In the past I have posted on the good and also the bad influences and uses of Social Media. This follow up focuses on some really great “good” uses of Social Media I’ve come across recently. If you have any examples, perhaps you could add a comment to point them out?
Twitter – Tim Burton and storytelling
The Hollywood director, producer and write Tim Burton ran a story telling experiment on Twitter between November 22 and December 6 2010. He posted the first part of a story and invited Twitter users to add their contributions to the story. Each day’s contributions were read and the best was chosen to add to the final product. You can read the result on his
Cadavre Exquis web site.
YouTube – The digital nativity
YouTube seems so full of commercial stuff these days (TV episodes, film clips, adverts) that it can be easy to forget it’s origins in allowing genuine amateur creativity to blossom. Although not strictly speaking an amateur effort, for me the recent
Digital Nativity video re-captures much of this early ethic. Here is something that is both uniquely creative and genuinely interesting.
Web of Trust
There is so much on the Web these days that can be offensive or dangerous – how do you know which sites to trust or not? Do a Google search for something and which of the results are genuine?

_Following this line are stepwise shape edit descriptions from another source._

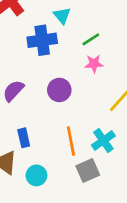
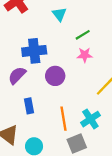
blue cross: (42, 40) -> (34, 51), moved
blue rectangle: (24, 138) -> (29, 106), moved

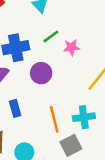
green line: (83, 35) -> (51, 37), moved
cyan cross: (90, 119) -> (84, 117), turned 30

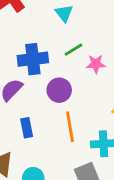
orange line: (54, 119) -> (70, 127), moved

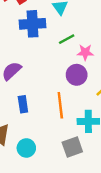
blue cross: (33, 59) -> (32, 24), moved
purple circle: (59, 90) -> (77, 75), moved

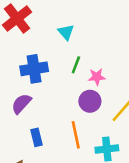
blue cross: (32, 24) -> (34, 69), moved
green line: (67, 39) -> (76, 65), turned -35

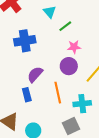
green line: (76, 65) -> (65, 26), moved, turned 32
purple semicircle: (21, 104) -> (35, 74), moved

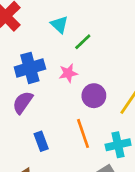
pink star: (74, 47) -> (68, 73), moved
purple semicircle: (35, 74) -> (23, 102), moved

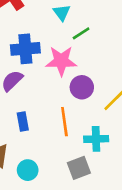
pink star: (68, 73) -> (61, 61), size x1.6

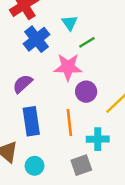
blue cross: (25, 49) -> (37, 39), moved, turned -35
blue rectangle: (23, 121) -> (31, 121), size x1.6

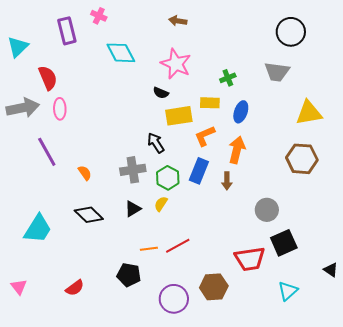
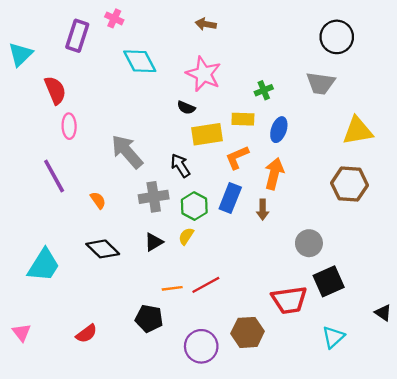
purple rectangle: (67, 31) -> (77, 36), turned 32
gray arrow: (23, 108) -> (127, 152), moved, turned -120

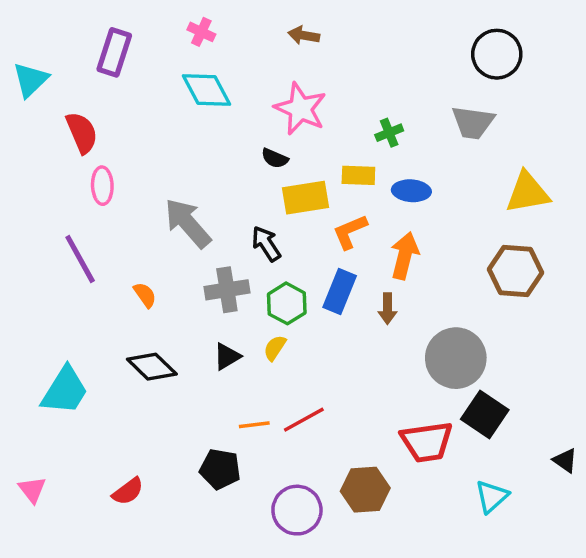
pink cross: (114, 18) -> (201, 32), moved
blue ellipse: (279, 130) -> (411, 191), turned 75
gray circle: (309, 243) -> (456, 358), size x1.5
black square: (329, 281) -> (485, 414), turned -32

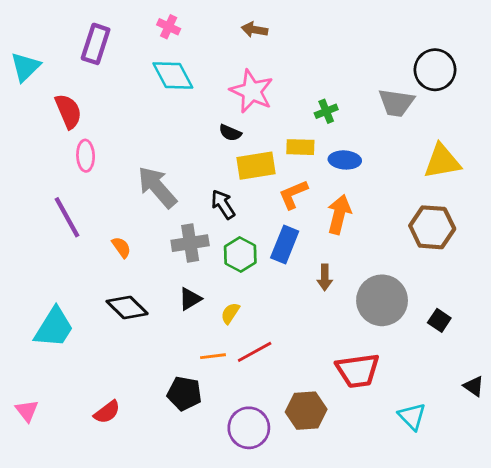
black circle: (497, 54) -> (435, 70), moved
brown arrow: (387, 309) -> (325, 277), moved
yellow semicircle: (275, 348) -> (230, 313), moved
black square: (485, 414) -> (439, 320), moved, size x0.6
cyan triangle: (492, 496) -> (412, 416), turned -32

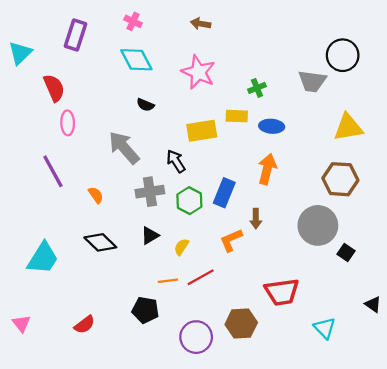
black semicircle: (230, 133) -> (145, 105), moved
orange L-shape: (293, 194) -> (231, 240), moved
gray circle: (382, 300) -> (318, 225), moved

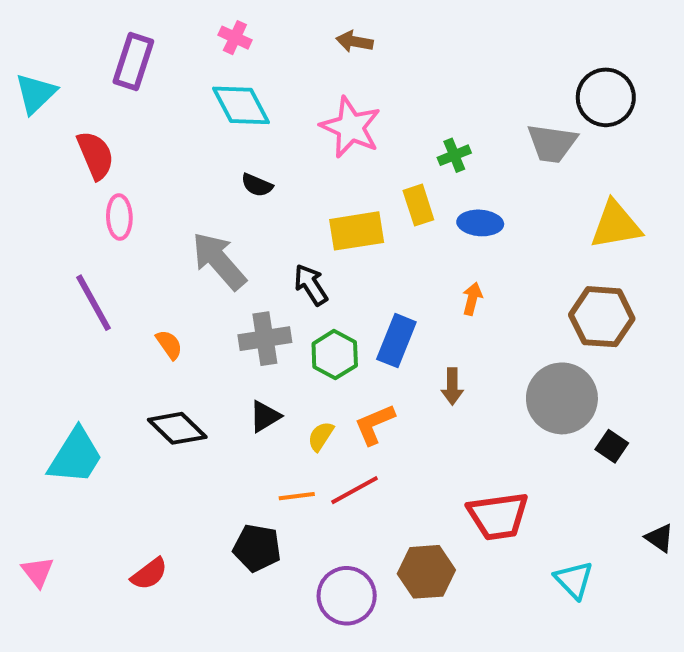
yellow rectangle: (237, 116) -> (418, 205), turned 70
orange arrow: (267, 169) -> (472, 299), size x0.6
orange L-shape: (231, 240) -> (375, 424), moved

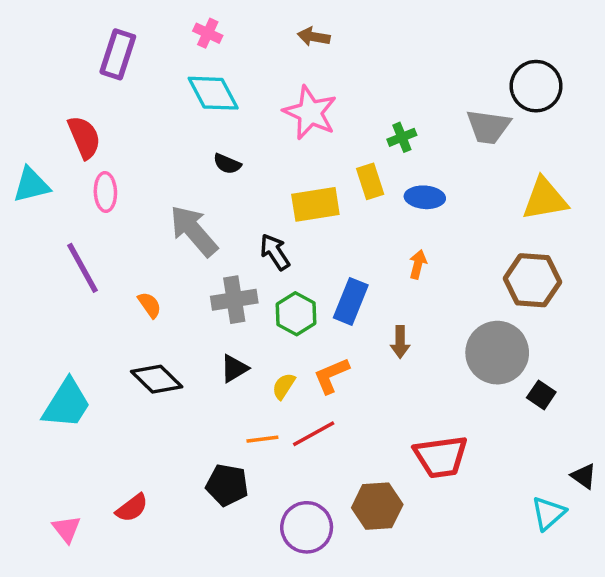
cyan triangle: (36, 93) -> (31, 185), moved, turned 30
pink triangle: (38, 572) -> (67, 529), moved
cyan triangle: (574, 580) -> (548, 513), moved, turned 33

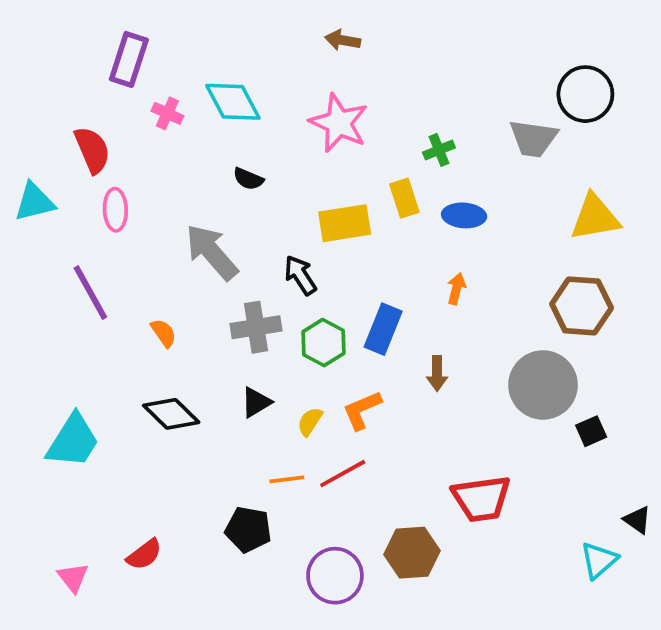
pink cross: (208, 33) -> (167, 113), moved
black square: (541, 395) -> (591, 431), turned 32

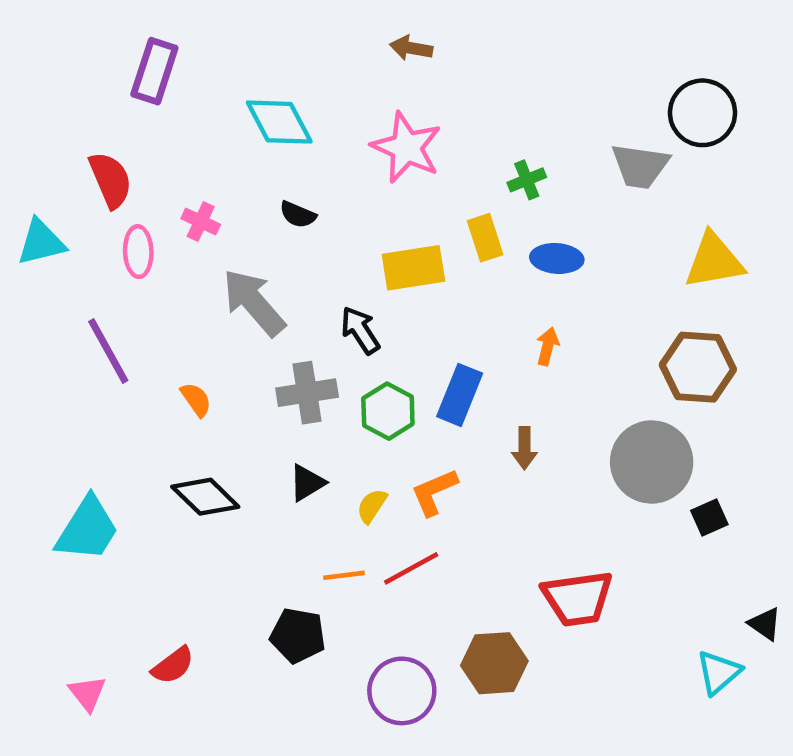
pink cross: (167, 113) -> (201, 221), moved

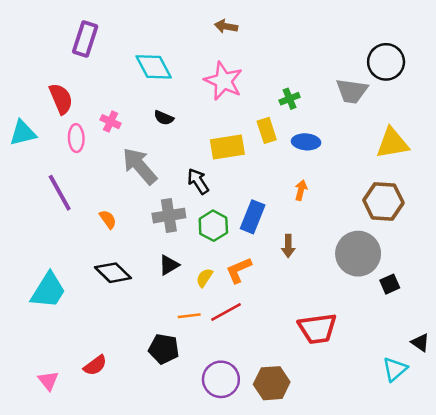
brown hexagon: (494, 663) -> (272, 383), moved

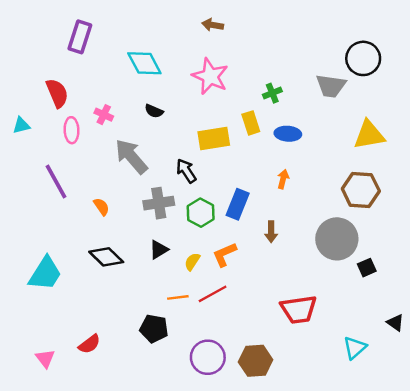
cyan triangle: (23, 133) -> (21, 125), size x0.7
cyan triangle: (395, 369) -> (355, 348), moved

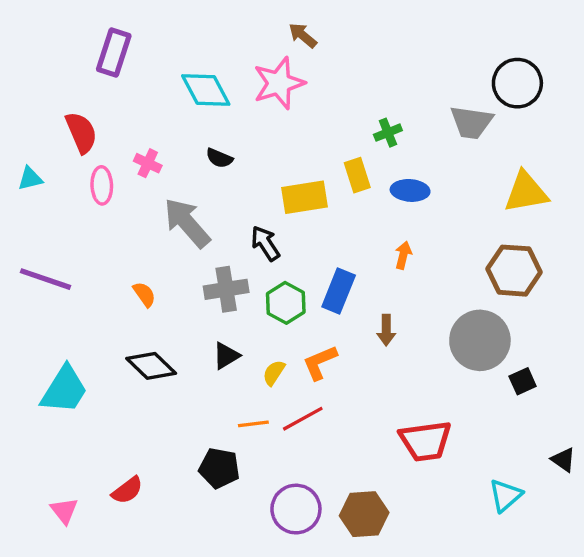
brown arrow: (213, 25) -> (303, 35), turned 30
pink star: (210, 76) -> (279, 83), moved, turned 30
purple line: (56, 182) -> (46, 279), moved, turned -42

Web of Trust is a tool that plugs in to your browser and allows you (i.e. members of the web community at large) to vote on the trustworthiness of websites. The results of these votes then appear in your browser, e.g. in search listings.
Yoono
Another problem with the web and social media is keeping track of it all. Do you use Twitter, Facebook, LinkedIn, etc? It starts to get tedious to access each of these separately. Enter
Yoono: a browser plugin (also available as a desktop and an iPhone app) that aggregates feeds from several such sites all in one place. Very useful.
Google labs
The founders of Google famously go by the ethic of “do no evil”, and although Google has had its fair share of adverse publicity (e.g. site filtering in China, accidental collection of personal data for Up My Street), it generally seems to have lived by that. One of Google’s lesser known, but most exciting, ventures is the
Google labs research area. Here you can find a wide range of applications that Google is testing out – some pretty mature, others in their early stages of development. Examples include body browser (detailed 3D model of the human body), earth engine (Global-scale analysis for global-scale problems) and image swirl (a way of arranging the results of an image search in intuitive groups).